Handball: Pistolesi trifft und geht

Handball : Pistolesi trifft und geht

Das Spitzenspiel der Handball-Verbandsliga gewinnt die SG Ratingen bei Unitas Haan vor 400 Zuschauern mit 39:38 und bleibt weiter unbesiegt. Erneut ragt Bastian Schlierkamp heraus.

Die SG Ratingen hat der Unitas Haan im Spitzenspiel der Handball-Verbandsliga nicht nur die Halle restlos gefüllt, sie hat auch die Punkte mitgenommen. Mit 39:38 (20:21-Pausenrückstand) setzten sich die Ratinger in der Hildener Sporthalle Am Bandsbusch durch und bleiben unbesiegt.

Wer zu spät kam zu diesem Spitzenkampf, der hatte Riesenprobleme, einen Parkplatz zu finden. Entsprechend großartig war die Stimmung unter den 400 Zuschauern. Zwei Klasse-Teams trafen aufeinander, beide völlig offensiv ausgerichtet. Ratingens Trainer Pascal Mahé lässt nur selten mit einer Null-Deckung operieren. Stets ist ein Akteur, oft auch zwei, vorgezogen – wie es der frühere Weltklasse-Mann im französischen Spitzen-Handball gelernt hat.

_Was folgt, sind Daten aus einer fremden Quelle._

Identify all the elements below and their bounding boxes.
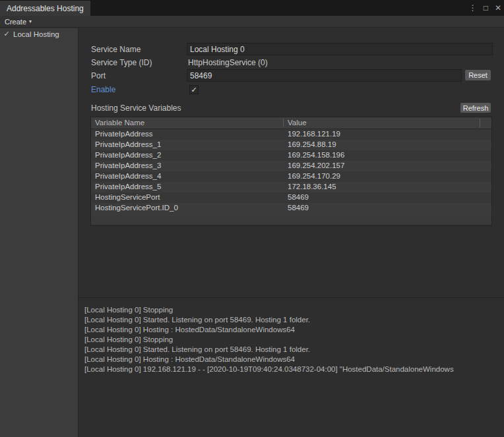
tab-addressables-hosting[interactable]: Addressables Hosting [0, 1, 90, 16]
log-line: [Local Hosting 0] 192.168.121.19 - - [20… [84, 364, 504, 374]
empty-table-row [91, 214, 491, 224]
variable-name-cell: PrivateIpAddress [95, 130, 153, 138]
variable-name-cell: PrivateIpAddress_3 [95, 161, 161, 169]
variables-table-header: Variable Name Value [91, 117, 491, 129]
table-row[interactable]: PrivateIpAddress_5 172.18.36.145 [91, 182, 491, 192]
service-name-value: Local Hosting 0 [190, 45, 245, 54]
table-row[interactable]: PrivateIpAddress_3 169.254.202.157 [91, 161, 491, 171]
service-detail-panel: Service Name Local Hosting 0 Service Typ… [79, 28, 504, 437]
variables-table-body: PrivateIpAddress 192.168.121.19 PrivateI… [91, 129, 491, 224]
table-row[interactable]: PrivateIpAddress_4 169.254.170.29 [91, 171, 491, 182]
close-icon[interactable]: ✕ [495, 4, 501, 12]
log-lines: [Local Hosting 0] Stopping [Local Hostin… [84, 305, 504, 374]
variable-value-cell: 58469 [288, 193, 309, 201]
variables-section-title: Hosting Service Variables [91, 103, 181, 113]
log-line: [Local Hosting 0] Started. Listening on … [84, 345, 504, 355]
variable-value-cell: 172.18.36.145 [288, 183, 336, 190]
maximize-icon[interactable]: □ [484, 4, 488, 12]
service-name-label: Service Name [91, 45, 141, 54]
variable-value-cell: 58469 [288, 204, 309, 212]
service-type-value: HttpHostingService (0) [188, 58, 268, 67]
table-row[interactable]: PrivateIpAddress_1 169.254.88.19 [91, 140, 491, 150]
tab-title: Addressables Hosting [7, 4, 84, 13]
variables-table: Variable Name Value PrivateIpAddress 192… [90, 117, 492, 226]
column-divider[interactable] [283, 119, 284, 127]
port-input[interactable]: 58469 [187, 69, 462, 82]
variable-name-cell: PrivateIpAddress_2 [95, 151, 161, 159]
services-sidebar: ✓ Local Hosting [0, 28, 78, 437]
create-dropdown-button[interactable]: Create ▾ [0, 16, 36, 27]
port-value: 58469 [190, 71, 212, 80]
variable-value-cell: 169.254.88.19 [288, 140, 336, 148]
log-line: [Local Hosting 0] Hosting : HostedData/S… [84, 355, 504, 364]
refresh-button-label: Refresh [463, 104, 489, 112]
table-row[interactable]: PrivateIpAddress 192.168.121.19 [91, 129, 491, 140]
variable-value-cell: 169.254.158.196 [288, 151, 344, 159]
variable-name-cell: PrivateIpAddress_1 [95, 140, 161, 148]
table-row[interactable]: HostingServicePort 58469 [91, 192, 491, 203]
kebab-menu-icon[interactable]: ⋮ [469, 4, 477, 12]
service-name-input[interactable]: Local Hosting 0 [187, 43, 493, 55]
log-line: [Local Hosting 0] Started. Listening on … [84, 315, 504, 325]
checkmark-icon: ✓ [191, 86, 197, 93]
column-header-variable-name: Variable Name [95, 119, 144, 127]
create-label: Create [5, 18, 26, 26]
log-line: [Local Hosting 0] Stopping [84, 305, 504, 315]
sidebar-item-local-hosting[interactable]: ✓ Local Hosting [0, 28, 78, 40]
variable-name-cell: HostingServicePort [95, 193, 160, 201]
reset-button[interactable]: Reset [464, 69, 491, 81]
reset-button-label: Reset [468, 71, 488, 79]
column-header-value: Value [288, 119, 307, 127]
toolbar: Create ▾ [0, 16, 504, 28]
variable-value-cell: 169.254.170.29 [288, 172, 340, 180]
log-panel: [Local Hosting 0] Stopping [Local Hostin… [79, 298, 504, 437]
variable-name-cell: PrivateIpAddress_4 [95, 172, 161, 180]
variable-value-cell: 192.168.121.19 [288, 130, 340, 138]
variable-name-cell: PrivateIpAddress_5 [95, 183, 161, 190]
refresh-button[interactable]: Refresh [460, 102, 491, 113]
service-enabled-check-icon: ✓ [2, 30, 11, 38]
addressables-hosting-window: Addressables Hosting ⋮ □ ✕ Create ▾ ✓ Lo… [0, 0, 504, 437]
column-divider[interactable] [480, 119, 480, 127]
enable-checkbox[interactable]: ✓ [189, 85, 199, 94]
window-controls: ⋮ □ ✕ [469, 0, 501, 16]
title-bar: Addressables Hosting ⋮ □ ✕ [0, 0, 504, 16]
chevron-down-icon: ▾ [29, 18, 32, 24]
service-type-label: Service Type (ID) [91, 58, 152, 67]
table-row[interactable]: HostingServicePort.ID_0 58469 [91, 203, 491, 214]
port-label: Port [91, 71, 106, 80]
table-row[interactable]: PrivateIpAddress_2 169.254.158.196 [91, 150, 491, 161]
enable-label: Enable [91, 85, 115, 94]
log-line: [Local Hosting 0] Stopping [84, 335, 504, 345]
log-line: [Local Hosting 0] Hosting : HostedData/S… [84, 325, 504, 335]
variable-value-cell: 169.254.202.157 [288, 161, 344, 169]
sidebar-item-label: Local Hosting [13, 30, 59, 38]
variable-name-cell: HostingServicePort.ID_0 [95, 204, 178, 212]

Natürlich ist man, wenn die Abstimmung nicht optimal verläuft, hinten sehr offen. Haan nutzte dies zu 38 Treffern. Dass es aber nicht zum ersehnten Heimsieg reichte, ist den wuchtigen, variablen und schnellen Ratingern Angriffen anzulasten. Es macht einfach Riesenspaß, dies zu beobachten. Allein, welch geniale Ideen ein Bastian Schlierkamp immer wieder entwickelt. Oder wie die wuchtigen Rückraum-Shooter Pflugfelder, Rommelfanger, Müller, Sommer, natürlich vor allem Schlierkamp, immer wieder treffsicher auftreten. Oder wie sich am Kreis der kraftvolle Max Seidel kaum bremsen lässt, wenn er erst einmal den Ball kontrolliert.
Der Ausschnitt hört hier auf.